Foto: Agência ECCLESIA/OC

Lisboa, 23 abr 2024 (Ecclesia) – O diretor da Faculdade de Ciências Humanas da Universidade Católica Portuguesa (UCP) afirmou que o jornalismo e os meios de comunicação “desempenham um grande papel” na construção da memória, no âmbito da Revolução do 25 de Abril de 1974.

“O jornalismo, e os meios de comunicação de uma forma mais geral, não só o jornalismo e os jornalistas, têm um papel muito importante na construção e na reconstrução da nossa memória coletiva, e, aliás, o acontecimento do 25 de Abril será um exemplo.
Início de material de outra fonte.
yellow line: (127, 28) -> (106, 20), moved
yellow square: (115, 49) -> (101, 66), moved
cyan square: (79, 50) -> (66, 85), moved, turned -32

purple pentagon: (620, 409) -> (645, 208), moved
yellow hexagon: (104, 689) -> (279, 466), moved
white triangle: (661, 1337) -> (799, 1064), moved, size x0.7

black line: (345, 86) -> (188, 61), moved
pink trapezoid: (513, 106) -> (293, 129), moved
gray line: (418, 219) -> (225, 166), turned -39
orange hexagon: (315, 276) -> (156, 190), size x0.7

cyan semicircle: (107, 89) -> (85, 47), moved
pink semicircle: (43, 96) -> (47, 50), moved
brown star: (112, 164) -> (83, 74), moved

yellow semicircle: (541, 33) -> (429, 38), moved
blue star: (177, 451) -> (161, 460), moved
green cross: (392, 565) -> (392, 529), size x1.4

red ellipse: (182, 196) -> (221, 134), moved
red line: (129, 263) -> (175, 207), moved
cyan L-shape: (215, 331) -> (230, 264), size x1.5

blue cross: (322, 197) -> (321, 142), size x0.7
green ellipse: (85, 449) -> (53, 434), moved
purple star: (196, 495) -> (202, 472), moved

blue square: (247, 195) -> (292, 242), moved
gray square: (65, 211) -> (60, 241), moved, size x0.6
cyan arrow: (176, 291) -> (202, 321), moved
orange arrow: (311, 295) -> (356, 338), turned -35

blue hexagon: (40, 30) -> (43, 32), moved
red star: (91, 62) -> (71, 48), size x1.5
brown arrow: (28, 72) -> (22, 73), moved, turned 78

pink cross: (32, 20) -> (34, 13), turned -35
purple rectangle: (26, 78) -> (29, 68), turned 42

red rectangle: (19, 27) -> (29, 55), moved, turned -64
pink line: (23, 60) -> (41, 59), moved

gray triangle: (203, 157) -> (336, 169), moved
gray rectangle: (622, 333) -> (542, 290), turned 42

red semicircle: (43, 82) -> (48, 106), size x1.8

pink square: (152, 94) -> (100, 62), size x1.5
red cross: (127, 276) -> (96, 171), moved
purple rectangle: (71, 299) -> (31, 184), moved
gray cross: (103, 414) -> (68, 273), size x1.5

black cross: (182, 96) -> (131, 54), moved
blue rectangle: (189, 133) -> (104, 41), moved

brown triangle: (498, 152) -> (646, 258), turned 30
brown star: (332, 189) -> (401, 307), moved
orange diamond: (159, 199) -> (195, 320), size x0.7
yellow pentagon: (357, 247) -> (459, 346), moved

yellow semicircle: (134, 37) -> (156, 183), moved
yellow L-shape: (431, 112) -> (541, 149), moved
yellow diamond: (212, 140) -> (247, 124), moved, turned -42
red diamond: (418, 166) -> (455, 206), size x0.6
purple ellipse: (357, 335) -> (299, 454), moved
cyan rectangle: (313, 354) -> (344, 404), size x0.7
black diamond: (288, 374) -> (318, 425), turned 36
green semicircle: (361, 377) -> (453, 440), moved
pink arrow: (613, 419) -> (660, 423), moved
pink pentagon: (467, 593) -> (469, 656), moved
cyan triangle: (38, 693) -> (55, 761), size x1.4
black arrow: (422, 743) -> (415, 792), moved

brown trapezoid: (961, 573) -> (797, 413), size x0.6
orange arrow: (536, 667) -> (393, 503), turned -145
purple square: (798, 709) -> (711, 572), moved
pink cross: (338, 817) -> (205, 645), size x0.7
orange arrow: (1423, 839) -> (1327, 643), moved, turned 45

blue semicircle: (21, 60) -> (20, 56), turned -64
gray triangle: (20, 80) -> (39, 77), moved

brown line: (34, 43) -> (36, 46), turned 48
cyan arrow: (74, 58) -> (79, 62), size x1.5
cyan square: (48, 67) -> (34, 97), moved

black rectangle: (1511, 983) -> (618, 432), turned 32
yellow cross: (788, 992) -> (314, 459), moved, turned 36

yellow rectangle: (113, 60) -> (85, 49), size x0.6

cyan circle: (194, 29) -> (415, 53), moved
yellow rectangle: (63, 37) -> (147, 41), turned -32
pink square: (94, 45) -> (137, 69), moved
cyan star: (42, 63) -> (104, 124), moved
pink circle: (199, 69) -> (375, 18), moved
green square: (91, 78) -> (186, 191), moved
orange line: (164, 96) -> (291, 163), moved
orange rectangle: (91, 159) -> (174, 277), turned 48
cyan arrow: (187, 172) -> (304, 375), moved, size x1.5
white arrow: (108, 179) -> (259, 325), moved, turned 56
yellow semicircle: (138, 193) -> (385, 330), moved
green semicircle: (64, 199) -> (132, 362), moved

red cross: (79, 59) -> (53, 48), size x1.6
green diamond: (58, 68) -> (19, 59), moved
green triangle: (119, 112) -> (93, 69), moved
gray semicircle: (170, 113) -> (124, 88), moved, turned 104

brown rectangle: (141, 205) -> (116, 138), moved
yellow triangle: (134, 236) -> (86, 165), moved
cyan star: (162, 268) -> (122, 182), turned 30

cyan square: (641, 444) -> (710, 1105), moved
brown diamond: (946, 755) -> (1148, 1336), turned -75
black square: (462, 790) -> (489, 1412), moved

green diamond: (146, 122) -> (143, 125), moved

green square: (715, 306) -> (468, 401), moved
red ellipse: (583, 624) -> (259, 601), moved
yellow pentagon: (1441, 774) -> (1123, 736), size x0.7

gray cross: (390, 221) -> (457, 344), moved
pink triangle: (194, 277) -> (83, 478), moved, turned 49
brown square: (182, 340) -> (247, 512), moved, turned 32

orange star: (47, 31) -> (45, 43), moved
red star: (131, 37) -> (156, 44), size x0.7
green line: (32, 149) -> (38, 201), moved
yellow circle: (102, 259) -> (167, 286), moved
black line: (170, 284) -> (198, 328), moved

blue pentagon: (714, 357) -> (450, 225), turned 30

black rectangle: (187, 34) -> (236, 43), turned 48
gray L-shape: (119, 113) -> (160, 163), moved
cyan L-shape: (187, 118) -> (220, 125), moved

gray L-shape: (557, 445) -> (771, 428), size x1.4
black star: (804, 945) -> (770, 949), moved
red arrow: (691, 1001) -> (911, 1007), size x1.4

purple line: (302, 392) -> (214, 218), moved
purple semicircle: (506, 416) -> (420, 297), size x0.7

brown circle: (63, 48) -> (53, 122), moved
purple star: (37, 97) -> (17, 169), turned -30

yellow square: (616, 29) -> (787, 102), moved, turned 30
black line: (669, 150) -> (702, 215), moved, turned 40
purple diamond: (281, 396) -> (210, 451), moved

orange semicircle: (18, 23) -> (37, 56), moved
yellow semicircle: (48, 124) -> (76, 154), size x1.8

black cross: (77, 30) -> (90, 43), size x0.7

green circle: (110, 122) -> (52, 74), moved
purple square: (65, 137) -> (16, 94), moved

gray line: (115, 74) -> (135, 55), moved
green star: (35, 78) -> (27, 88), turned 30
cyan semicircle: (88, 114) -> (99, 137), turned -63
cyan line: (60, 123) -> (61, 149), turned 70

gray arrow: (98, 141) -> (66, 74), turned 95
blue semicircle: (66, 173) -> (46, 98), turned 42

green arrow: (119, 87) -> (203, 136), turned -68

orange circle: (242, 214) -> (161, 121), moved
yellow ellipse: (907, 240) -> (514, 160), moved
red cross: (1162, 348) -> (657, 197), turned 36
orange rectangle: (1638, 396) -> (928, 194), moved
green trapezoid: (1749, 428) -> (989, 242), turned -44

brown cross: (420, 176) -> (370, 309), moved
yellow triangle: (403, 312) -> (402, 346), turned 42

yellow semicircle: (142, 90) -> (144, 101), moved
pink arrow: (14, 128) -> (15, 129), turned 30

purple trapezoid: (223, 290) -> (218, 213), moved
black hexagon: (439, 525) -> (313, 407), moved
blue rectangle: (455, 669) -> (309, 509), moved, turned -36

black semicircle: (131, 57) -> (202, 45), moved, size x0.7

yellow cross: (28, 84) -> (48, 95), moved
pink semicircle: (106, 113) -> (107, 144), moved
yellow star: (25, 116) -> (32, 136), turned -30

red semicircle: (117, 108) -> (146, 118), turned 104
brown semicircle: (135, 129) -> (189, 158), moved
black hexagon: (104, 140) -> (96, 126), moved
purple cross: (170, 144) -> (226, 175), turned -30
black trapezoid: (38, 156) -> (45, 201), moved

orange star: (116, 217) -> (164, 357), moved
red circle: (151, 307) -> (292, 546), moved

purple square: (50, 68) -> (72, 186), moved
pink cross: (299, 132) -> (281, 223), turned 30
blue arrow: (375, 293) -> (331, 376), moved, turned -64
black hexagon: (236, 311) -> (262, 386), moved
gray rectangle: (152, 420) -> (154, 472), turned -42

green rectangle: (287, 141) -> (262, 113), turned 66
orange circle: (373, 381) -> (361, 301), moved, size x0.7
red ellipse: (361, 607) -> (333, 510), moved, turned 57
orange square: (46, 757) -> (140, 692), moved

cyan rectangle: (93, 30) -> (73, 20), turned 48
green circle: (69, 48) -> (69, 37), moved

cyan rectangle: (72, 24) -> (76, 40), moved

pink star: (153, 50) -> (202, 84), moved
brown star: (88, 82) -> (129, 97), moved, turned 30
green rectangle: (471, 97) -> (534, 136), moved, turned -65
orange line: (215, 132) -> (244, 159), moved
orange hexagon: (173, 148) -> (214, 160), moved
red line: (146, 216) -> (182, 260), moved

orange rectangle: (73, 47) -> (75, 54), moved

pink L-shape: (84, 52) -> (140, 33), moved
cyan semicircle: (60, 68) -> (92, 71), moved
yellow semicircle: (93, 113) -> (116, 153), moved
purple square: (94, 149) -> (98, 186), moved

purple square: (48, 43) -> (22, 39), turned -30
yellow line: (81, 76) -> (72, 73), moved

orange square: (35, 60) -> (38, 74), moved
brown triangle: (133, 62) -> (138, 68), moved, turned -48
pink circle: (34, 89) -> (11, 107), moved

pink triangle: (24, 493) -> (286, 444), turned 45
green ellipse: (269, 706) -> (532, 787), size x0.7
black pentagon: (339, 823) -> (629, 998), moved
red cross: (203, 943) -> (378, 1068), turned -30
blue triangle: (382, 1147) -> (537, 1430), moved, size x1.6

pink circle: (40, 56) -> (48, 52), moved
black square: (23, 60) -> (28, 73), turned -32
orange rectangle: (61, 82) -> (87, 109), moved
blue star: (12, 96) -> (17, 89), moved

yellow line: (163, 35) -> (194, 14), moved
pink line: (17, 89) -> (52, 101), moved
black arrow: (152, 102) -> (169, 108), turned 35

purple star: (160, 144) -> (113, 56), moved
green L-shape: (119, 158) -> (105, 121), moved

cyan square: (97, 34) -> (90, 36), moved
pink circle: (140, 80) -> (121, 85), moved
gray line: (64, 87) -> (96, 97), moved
Diria que a maioria da sociedade portuguesa, basta ter menos de 55 anos, não terá memória dos acontecimentos do 25 de Abril, mas, na verdade, todos temos memórias”, referiu Nélson Ribeiro.

O professor destaca, em entrevista à Agência ECCLESIA, que todos têm uma ideia do que foi o 25 de Abril e dos dias posteriores à Revolução e que, muitas vezes, isso “são memórias mediadas”.

“Quando nós formamos futuros jornalistas e profissionais de comunicação, é muito importante que eles tenham consciência também deste papel que estão a ter, ou seja, eles não estão apenas a relatar o presente, mas ao relatarem o presente também estão a ajudar a fixar aquilo que vão ser as memórias que nós vamos ficar em relação ao passado, e isso é muito importante”, desenvolveu.

O diretor da Faculdade de Ciências Humanas da Universidade Católica Portuguesa assinala que há 50 anos vivia-se um período de censura que “era muita limitadora da comunicação que as pessoas podiam ter acesso”, o que contrasta com a atualidade, em que “a informação está presente em todo lado”.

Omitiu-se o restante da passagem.